Okay, okay, I'm going to scrap the rest of the intro because I seriously have to tell you about these fucking scallops

You know that magical moment in The Wizard of Oz, where Dorothy opens the door of her house after the tornado and suddenly the world is in full color? Or that part halfway through Elliott Smith's "Sweet Adeline" where he's playing a nice acoustic Elliott Smith song and then suddenly every instrument in the world comes in an you're soaring in the sky and everything is beautiful? More specifically, you know that stupid moment in commercials or cooking shows where someone takes a bite of some food and suddenly their eyes snap open and their head rears back and they can't contain themselves and how wonderfully delicious that bite of food was, even though it's always contrived nonsense because nobody ever does that? These scallops made me do that.

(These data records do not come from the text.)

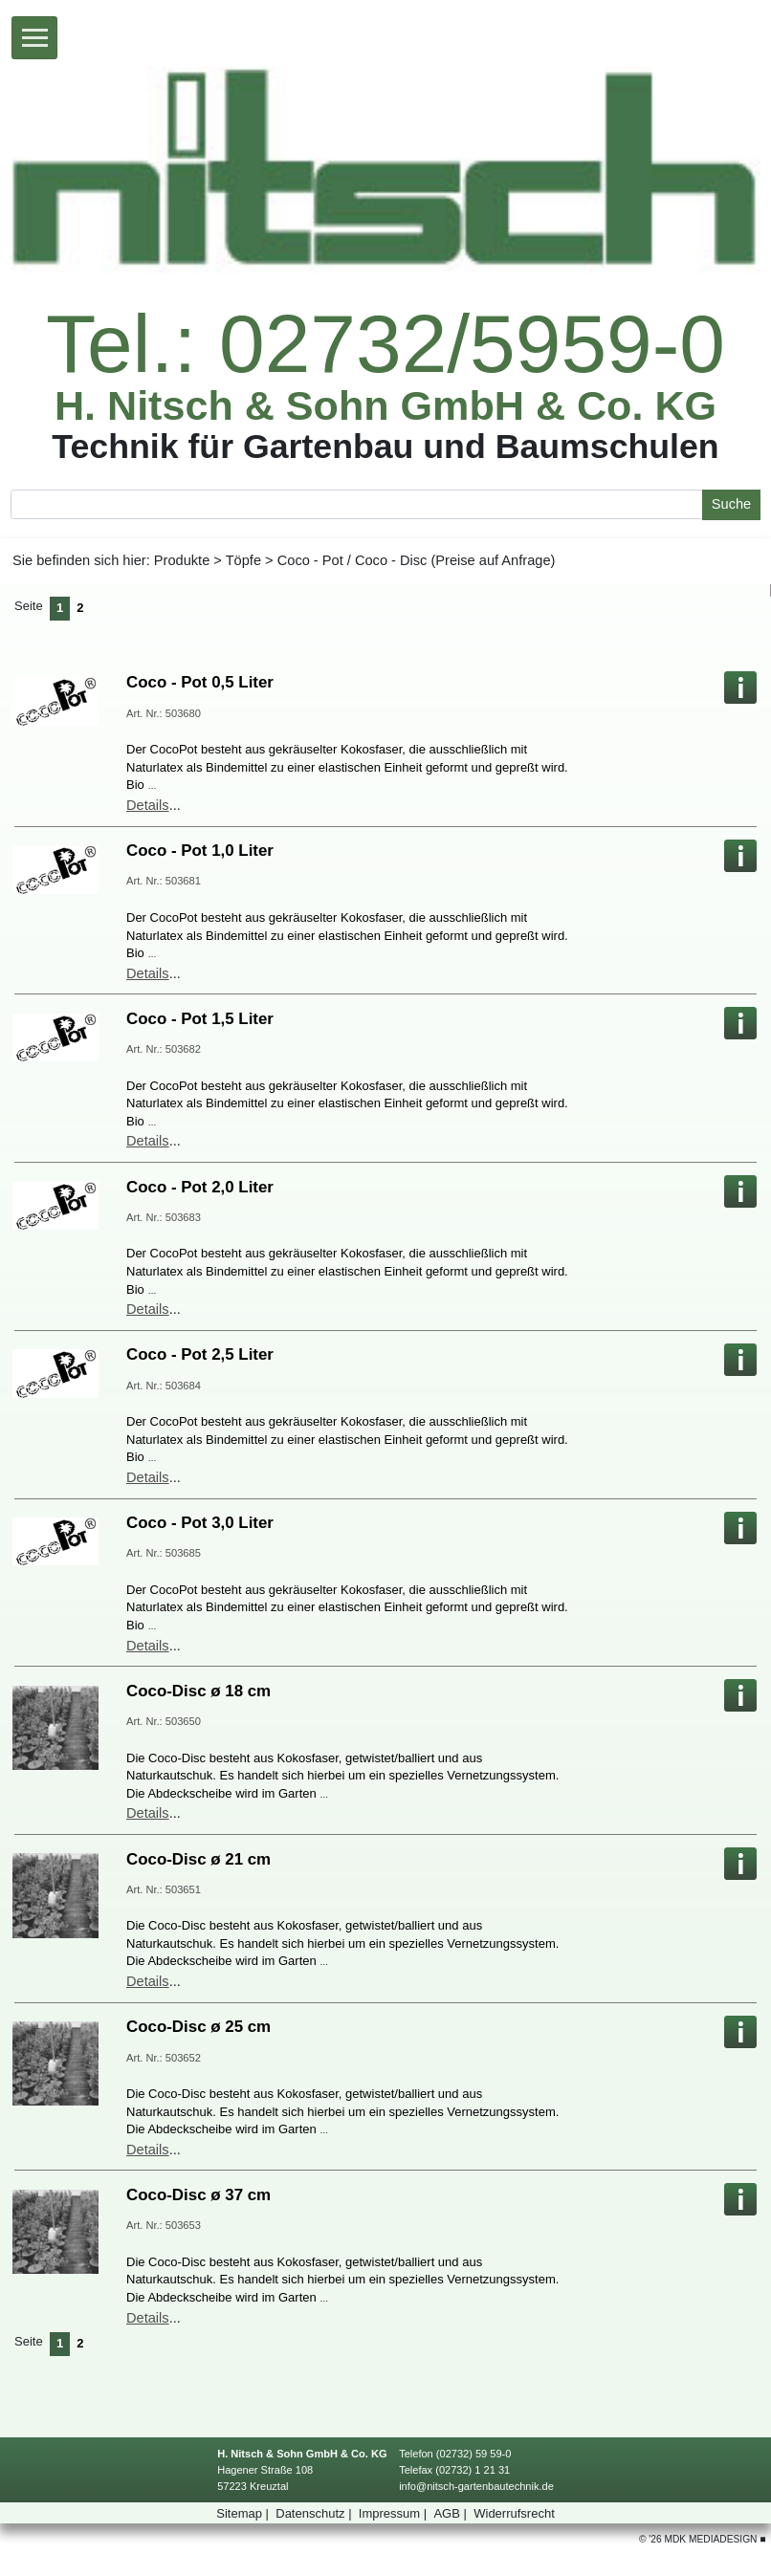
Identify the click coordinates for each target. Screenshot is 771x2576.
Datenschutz (315, 2513)
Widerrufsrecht (514, 2513)
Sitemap (244, 2513)
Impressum (394, 2513)
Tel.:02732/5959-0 (385, 344)
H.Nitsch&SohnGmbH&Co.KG (385, 405)
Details (147, 805)
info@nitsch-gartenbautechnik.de (476, 2486)
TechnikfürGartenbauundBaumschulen (385, 446)
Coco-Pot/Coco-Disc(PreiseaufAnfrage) (416, 560)
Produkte (181, 560)
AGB (451, 2513)
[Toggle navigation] (34, 37)
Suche (731, 504)
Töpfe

I don't remember how the menu describes them exactly, but basically what we're talking about is your standard scallops, but dry rubbed and grilled, served with some combination of a blueberry (smoked blueberry?) reduction, some sweet corn, chanterelle mushrooms, and another cream-based pan sauce of some sort. Oh and they're served as a kabob atop a husk of a leek or something. But what happened is, we ordered a bunch of small plates, it was all very good, and then the scallops show up. They look good, the sauces look a little dull or dark maybe, but whatever. So I take one off the kabob, run it through a little bit of the sauce, get a mushroom and a corn kernel on there, and I, you know, take a bite. The first thing I get is the blueberry. It's very sweet, very blueberry-y, I'm prepared to say "weird" and move on. But then, a fraction of a second later, Dorothy opens that sepia door and everything is technicolor and the world is a beautiful place. And I honest to god nearly dropped my fork, eyes snapped open, mouth agape in a stupid smile, and all I could do was laugh.

It's so good you guys!

You get it. I won't go on. Anyway, the rest of everything we had was very very good as well. You're probably wondering about the watermelon sushi, which was exactly what it sounds like but probably my least fave of all our plates. It's a hit with the public at large though.

Oh and I just read the chef here used to be Jerry Seinfeld's personal chef. Nice work if you can get it.